Ithaca Randomly pulling stuff out of my hat (sorry, I'm tired - 3 nights of very short sleep) - think about two mechanisms which can make contact at a single point, each of which has a squishy balloon-like or somewhat elastic section somewhere inside. (Say, the finger pad and compressible joints in one mechanism, and a soft hammer + leather accoutrements in the other.) Those soft/elastic sections absorb and then dissipate energy over time, and probably in a non-linear way. So if you whack the first mechanism at the far end in one way, the way that force over time gets transmitted through the first mechanism and then through the second mechanism to produce a hammer taking vertical flight isn't so obvious. If you've modeled systems with multiple springs with different K constants, that might give you a better sense of what you're looking at. But even then, typically when people look at these systems, they're not looking at the time factor, unless they're studying something with a constant-period oscillation, so again, in steady state.
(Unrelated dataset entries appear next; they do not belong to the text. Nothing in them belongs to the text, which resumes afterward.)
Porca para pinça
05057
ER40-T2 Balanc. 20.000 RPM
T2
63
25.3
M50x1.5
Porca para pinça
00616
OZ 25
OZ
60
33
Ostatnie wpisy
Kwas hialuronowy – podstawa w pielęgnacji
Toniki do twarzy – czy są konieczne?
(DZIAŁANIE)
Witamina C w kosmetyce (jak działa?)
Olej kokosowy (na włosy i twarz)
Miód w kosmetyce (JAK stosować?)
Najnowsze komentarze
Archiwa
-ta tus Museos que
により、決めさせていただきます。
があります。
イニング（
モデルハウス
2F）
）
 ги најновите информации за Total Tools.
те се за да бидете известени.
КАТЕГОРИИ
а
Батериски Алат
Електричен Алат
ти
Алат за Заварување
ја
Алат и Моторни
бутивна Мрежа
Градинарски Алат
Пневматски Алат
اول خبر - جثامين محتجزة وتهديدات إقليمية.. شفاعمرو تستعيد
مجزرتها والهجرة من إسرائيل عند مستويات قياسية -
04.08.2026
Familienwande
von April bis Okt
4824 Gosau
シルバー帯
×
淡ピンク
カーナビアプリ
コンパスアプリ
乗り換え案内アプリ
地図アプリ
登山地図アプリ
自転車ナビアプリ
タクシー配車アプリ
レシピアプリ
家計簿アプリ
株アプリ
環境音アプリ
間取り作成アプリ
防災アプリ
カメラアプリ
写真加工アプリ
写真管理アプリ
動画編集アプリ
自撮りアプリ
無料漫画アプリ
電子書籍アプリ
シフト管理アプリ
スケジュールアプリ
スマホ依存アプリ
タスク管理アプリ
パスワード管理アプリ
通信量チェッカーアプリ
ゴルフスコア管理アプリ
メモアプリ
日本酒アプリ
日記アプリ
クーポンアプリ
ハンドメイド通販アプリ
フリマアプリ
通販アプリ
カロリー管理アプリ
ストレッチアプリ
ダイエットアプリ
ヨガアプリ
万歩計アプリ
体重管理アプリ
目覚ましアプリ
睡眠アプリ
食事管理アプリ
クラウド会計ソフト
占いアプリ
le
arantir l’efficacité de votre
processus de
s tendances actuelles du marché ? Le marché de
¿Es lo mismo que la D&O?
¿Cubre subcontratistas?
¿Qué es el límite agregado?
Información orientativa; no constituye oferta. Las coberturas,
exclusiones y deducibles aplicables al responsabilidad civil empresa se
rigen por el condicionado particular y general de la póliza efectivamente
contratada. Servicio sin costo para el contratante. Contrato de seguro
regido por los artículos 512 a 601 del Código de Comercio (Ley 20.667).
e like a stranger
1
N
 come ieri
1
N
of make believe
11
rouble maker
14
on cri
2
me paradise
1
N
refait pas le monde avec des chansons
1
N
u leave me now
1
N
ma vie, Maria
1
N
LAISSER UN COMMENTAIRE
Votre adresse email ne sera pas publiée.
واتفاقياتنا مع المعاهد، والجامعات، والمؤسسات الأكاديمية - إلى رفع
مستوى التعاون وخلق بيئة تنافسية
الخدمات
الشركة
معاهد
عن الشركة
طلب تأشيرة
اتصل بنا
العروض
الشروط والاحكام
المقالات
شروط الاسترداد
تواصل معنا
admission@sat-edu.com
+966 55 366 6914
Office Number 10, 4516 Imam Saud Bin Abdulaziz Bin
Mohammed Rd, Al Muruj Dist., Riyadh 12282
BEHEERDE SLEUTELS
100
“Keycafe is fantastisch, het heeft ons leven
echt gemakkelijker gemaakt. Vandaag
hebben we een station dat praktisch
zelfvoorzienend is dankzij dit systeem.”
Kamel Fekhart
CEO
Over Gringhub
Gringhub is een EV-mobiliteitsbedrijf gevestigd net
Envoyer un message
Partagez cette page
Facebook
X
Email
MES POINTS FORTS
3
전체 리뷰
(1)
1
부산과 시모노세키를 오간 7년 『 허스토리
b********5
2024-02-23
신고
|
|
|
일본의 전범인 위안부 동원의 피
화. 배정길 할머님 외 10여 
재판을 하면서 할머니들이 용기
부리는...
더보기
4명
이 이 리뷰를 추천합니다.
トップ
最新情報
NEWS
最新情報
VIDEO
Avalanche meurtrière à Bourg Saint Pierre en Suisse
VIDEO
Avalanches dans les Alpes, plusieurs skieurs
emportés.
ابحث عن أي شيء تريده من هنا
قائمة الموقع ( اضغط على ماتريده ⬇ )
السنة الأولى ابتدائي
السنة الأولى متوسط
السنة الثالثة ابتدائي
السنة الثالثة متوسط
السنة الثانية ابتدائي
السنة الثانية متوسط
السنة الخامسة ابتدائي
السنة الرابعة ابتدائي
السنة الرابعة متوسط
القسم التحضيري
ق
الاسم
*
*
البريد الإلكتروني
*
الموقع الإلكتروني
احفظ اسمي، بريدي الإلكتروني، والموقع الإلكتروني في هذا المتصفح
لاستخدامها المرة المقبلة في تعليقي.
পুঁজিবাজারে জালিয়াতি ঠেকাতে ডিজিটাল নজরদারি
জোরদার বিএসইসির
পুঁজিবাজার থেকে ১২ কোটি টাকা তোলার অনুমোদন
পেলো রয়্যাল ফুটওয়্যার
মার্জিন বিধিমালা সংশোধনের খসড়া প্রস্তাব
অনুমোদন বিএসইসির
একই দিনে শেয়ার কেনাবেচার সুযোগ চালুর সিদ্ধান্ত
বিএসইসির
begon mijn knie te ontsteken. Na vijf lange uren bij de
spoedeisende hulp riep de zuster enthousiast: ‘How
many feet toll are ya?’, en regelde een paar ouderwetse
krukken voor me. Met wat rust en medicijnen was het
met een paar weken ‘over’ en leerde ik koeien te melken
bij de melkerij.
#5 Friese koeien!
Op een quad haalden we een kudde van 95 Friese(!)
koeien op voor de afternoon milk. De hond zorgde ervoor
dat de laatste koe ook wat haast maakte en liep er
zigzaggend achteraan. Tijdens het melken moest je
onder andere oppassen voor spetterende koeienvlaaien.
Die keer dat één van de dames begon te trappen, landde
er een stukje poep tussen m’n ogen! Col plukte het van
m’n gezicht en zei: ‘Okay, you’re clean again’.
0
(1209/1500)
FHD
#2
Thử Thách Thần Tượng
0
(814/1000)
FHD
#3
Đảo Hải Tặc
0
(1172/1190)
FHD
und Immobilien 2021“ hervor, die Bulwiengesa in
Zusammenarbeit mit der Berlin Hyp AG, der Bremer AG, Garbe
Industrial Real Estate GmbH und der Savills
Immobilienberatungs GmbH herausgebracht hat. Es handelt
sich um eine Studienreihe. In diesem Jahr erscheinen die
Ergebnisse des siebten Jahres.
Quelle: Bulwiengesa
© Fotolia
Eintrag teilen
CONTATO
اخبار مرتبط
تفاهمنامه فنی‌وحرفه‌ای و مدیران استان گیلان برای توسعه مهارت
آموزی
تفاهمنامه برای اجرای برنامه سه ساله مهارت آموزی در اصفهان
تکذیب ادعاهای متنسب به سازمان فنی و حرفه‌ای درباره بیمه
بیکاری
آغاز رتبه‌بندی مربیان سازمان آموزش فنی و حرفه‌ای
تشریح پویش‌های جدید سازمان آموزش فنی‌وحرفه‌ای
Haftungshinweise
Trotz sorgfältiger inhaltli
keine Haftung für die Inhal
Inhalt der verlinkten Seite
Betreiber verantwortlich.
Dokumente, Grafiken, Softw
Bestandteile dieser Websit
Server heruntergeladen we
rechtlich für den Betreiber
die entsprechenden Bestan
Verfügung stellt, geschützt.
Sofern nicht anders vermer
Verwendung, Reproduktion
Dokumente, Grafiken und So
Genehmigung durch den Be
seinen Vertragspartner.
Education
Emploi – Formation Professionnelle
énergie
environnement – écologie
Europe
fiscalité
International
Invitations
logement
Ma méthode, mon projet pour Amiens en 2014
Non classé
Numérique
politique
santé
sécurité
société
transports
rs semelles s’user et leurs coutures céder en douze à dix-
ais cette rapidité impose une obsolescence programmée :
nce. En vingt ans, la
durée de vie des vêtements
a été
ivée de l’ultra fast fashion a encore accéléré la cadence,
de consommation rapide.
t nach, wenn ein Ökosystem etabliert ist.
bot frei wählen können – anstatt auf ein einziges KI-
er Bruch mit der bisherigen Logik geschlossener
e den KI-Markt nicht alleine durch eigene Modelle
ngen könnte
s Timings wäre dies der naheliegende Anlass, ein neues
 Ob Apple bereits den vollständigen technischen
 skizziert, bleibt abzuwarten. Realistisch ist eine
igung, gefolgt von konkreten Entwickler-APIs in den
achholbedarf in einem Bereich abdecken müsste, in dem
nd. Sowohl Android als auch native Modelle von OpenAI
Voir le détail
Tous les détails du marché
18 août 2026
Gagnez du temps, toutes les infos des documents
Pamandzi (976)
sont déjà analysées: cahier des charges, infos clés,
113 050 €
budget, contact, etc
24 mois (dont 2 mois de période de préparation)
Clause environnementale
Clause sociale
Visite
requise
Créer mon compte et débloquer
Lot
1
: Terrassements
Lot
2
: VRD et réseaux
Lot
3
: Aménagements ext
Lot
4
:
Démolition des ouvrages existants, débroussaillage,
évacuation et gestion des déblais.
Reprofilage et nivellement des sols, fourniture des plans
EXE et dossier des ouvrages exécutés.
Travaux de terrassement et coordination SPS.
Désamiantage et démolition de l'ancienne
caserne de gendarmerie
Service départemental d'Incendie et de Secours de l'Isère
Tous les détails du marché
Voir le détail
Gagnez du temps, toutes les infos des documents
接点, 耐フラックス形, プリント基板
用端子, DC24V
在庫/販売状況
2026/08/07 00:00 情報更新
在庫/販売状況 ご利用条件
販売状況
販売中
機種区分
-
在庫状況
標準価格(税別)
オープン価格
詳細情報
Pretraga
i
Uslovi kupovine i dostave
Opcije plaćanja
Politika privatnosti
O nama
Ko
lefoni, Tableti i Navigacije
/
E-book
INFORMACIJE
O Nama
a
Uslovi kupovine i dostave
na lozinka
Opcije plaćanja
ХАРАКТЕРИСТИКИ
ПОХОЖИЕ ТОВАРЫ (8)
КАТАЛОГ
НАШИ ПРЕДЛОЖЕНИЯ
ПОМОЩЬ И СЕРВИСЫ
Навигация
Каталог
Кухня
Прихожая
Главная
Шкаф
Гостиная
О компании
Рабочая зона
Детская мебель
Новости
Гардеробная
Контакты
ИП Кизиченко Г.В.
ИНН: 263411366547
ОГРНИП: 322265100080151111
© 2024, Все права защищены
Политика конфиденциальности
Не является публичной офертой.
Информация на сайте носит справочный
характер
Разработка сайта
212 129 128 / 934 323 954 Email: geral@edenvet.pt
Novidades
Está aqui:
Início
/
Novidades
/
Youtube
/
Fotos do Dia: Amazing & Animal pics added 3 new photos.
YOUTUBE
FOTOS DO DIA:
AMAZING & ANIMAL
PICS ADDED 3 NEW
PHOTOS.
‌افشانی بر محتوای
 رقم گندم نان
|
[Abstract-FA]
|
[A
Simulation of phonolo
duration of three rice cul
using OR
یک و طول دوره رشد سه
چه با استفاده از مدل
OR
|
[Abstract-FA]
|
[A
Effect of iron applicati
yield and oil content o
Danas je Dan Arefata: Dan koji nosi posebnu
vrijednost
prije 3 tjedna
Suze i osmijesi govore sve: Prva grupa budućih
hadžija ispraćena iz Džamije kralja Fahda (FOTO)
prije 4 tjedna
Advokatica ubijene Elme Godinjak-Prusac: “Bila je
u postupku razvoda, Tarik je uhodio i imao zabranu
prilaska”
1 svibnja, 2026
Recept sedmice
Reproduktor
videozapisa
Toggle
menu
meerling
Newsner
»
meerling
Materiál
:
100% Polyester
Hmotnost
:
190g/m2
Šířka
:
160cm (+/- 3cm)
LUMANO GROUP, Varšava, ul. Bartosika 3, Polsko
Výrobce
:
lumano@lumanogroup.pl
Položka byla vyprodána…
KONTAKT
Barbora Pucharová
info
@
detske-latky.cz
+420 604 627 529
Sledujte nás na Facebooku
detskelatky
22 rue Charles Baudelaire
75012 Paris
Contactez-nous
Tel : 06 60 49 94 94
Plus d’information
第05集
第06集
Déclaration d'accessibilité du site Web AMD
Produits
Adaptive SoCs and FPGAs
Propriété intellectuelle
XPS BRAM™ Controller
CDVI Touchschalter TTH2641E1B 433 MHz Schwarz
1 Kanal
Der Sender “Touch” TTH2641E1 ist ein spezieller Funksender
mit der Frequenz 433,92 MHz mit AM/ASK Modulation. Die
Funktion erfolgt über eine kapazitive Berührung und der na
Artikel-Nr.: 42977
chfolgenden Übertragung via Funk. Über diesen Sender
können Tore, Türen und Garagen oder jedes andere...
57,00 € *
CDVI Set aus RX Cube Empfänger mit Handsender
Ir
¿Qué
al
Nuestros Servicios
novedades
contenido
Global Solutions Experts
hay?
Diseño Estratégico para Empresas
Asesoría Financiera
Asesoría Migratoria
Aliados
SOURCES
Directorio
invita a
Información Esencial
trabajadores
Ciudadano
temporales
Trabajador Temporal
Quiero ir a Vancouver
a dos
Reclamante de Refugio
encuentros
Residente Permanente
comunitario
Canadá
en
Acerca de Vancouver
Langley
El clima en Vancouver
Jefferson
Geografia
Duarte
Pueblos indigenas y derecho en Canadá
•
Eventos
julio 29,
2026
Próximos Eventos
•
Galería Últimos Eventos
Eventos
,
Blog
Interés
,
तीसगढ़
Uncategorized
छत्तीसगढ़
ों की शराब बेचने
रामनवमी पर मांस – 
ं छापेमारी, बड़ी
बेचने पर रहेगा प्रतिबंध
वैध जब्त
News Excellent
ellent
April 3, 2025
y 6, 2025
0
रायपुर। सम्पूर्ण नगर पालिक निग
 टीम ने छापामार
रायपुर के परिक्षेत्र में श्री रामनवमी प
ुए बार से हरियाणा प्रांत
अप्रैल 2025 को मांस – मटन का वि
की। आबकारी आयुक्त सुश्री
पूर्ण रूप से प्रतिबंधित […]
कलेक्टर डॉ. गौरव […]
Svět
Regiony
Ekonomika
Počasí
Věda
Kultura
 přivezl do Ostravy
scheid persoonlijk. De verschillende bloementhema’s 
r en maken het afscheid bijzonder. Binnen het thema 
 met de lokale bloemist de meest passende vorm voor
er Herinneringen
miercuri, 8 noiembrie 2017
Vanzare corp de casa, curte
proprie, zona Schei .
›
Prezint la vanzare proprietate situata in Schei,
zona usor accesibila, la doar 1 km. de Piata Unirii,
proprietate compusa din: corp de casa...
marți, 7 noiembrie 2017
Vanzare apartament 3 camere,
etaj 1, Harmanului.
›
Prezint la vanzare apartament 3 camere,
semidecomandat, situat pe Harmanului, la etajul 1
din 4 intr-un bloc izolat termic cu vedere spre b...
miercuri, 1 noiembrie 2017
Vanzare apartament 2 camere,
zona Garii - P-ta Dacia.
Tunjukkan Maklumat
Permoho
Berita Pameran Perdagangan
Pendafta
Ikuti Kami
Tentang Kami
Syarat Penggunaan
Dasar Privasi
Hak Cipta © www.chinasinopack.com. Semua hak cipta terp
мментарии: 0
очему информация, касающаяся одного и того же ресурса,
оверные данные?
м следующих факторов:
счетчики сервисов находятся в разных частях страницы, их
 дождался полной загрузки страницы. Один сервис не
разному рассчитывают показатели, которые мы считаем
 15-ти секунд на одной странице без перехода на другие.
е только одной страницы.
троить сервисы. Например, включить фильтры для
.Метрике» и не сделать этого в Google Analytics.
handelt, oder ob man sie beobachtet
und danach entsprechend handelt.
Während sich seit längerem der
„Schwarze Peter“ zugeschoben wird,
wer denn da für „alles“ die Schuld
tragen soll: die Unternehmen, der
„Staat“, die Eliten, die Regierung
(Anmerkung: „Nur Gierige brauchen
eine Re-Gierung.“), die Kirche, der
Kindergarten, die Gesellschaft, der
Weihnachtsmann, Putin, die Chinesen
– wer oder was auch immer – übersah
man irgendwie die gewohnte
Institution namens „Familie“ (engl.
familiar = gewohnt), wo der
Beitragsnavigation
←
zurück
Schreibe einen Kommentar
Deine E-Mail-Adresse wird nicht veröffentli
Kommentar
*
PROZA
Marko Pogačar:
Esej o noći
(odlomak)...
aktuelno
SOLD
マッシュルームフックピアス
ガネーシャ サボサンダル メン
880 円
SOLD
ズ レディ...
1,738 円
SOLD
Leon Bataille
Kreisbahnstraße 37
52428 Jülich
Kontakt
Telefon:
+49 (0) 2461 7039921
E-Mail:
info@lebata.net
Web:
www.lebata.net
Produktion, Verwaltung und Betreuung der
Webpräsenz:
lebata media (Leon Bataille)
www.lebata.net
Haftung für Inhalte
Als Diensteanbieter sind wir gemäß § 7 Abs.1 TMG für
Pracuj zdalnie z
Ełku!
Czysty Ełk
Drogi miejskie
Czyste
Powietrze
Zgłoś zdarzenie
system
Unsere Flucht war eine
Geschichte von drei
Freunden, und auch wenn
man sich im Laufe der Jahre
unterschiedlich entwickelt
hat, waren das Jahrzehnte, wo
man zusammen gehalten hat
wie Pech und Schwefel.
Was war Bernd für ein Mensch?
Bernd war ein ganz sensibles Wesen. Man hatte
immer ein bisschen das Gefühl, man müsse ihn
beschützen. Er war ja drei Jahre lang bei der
It's certainly interesting to look at the mechanics of your hand and finger but that's not what the contention is about.
There is a cut off point where the escapement mechanism throws the hammer free like a projectile. It doesn't matter how the key action was moved before the escapement point. After this point the hammer is in free fall not touching anything until it hits the string. The only thing that can physically affect the sound at this point is the momentum of the hammer. Unless you can show that it's possible for the action (and all that comes before the escapement) to impart some angular momentum such that the hammer hits the string at a different angle that is controllable by the player then there isn't any physical way to produce a sound that has a different quality at the same volume. If the piano had a mechanism where there is a physical connection between the player and the strings at the point of sound production, like in the harpsichord or clavichord, then I would believe you. But the piano has this air gap which disconects the cause from the effect.